__YOUR ASSIGNMENT__: Nothing belongs in the answer except the lines of the material that include "Ciccio".

====

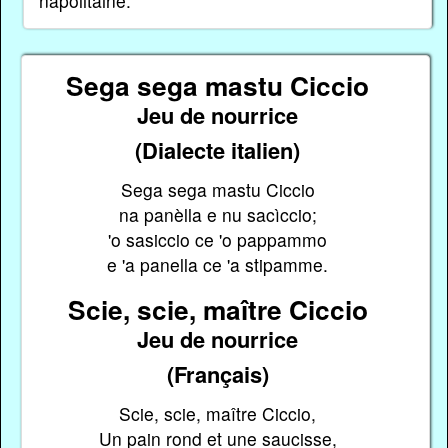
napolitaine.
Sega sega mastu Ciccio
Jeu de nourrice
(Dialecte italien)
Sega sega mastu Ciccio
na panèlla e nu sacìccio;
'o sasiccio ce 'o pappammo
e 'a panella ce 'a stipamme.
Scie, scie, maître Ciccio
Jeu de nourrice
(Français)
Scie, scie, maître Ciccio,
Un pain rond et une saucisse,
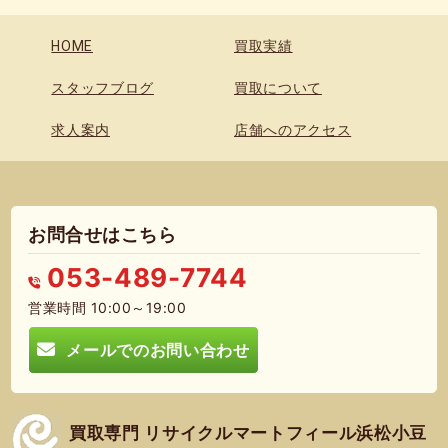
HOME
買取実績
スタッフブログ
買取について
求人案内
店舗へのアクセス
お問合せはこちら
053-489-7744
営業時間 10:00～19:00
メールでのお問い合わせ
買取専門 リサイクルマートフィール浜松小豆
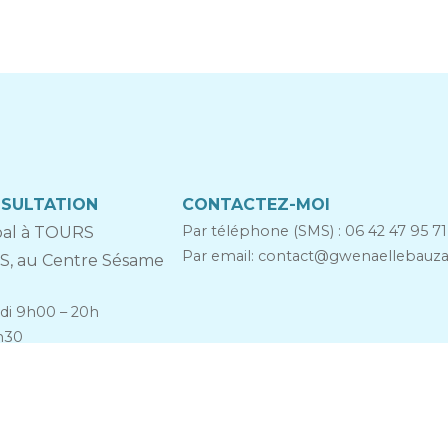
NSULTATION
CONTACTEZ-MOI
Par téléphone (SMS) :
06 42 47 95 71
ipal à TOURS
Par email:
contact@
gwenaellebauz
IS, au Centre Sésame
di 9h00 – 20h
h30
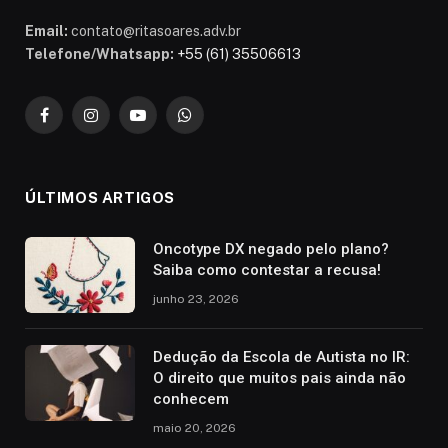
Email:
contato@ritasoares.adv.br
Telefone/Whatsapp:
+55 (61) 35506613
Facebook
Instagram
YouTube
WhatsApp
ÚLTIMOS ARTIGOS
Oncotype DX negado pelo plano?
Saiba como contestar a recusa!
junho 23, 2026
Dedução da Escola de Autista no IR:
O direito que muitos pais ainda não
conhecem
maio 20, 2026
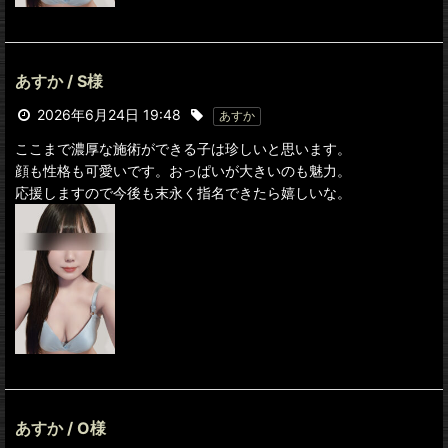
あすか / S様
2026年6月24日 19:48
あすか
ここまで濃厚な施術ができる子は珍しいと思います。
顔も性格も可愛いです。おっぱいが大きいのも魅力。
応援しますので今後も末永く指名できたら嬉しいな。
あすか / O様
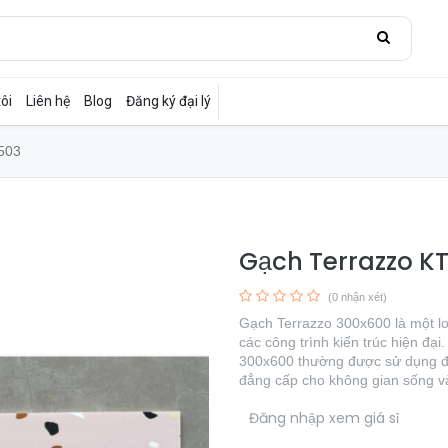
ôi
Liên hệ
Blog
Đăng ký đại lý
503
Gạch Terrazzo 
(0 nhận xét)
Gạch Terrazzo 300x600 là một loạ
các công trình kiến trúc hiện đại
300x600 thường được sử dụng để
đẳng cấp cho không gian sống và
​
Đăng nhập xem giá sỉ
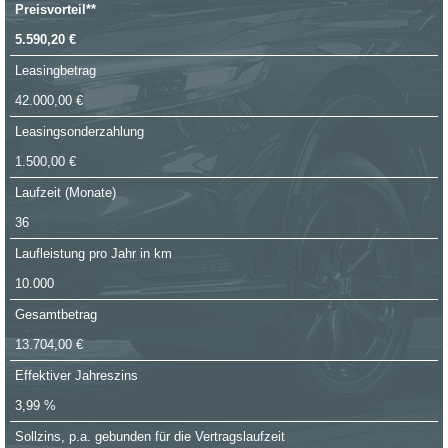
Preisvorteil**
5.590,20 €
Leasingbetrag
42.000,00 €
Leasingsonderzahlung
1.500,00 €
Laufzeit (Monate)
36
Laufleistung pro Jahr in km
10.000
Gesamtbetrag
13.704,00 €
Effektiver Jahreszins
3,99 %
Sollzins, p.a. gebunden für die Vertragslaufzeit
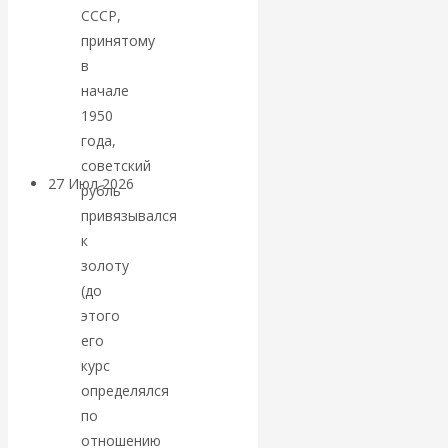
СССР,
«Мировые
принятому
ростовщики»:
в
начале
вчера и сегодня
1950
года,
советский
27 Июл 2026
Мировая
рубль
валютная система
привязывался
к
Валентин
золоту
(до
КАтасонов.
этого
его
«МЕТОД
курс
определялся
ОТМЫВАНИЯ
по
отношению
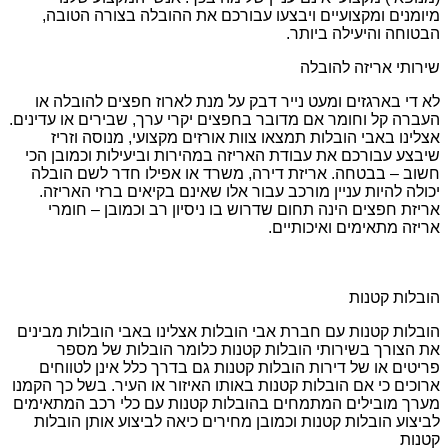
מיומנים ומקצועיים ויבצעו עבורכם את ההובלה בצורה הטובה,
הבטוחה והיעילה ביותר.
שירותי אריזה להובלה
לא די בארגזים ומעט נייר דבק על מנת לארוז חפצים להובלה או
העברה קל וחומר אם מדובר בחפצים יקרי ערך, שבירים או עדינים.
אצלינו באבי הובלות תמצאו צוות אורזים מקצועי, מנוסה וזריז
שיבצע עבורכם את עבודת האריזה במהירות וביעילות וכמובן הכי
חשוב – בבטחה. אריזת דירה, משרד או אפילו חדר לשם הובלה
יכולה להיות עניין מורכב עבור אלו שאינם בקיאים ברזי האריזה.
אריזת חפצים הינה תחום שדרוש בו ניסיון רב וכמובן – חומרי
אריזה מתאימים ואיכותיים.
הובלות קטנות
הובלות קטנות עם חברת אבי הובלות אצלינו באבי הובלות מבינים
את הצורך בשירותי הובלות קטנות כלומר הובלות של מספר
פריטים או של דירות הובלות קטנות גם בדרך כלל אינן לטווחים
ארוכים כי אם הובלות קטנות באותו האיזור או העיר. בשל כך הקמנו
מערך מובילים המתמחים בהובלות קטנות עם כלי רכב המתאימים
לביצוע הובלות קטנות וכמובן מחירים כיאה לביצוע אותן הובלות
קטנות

====

__RESPONSE__:
Sega sega mastu Ciccio
Sega sega mastu Ciccio
Scie, scie, maître Ciccio
Scie, scie, maître Ciccio,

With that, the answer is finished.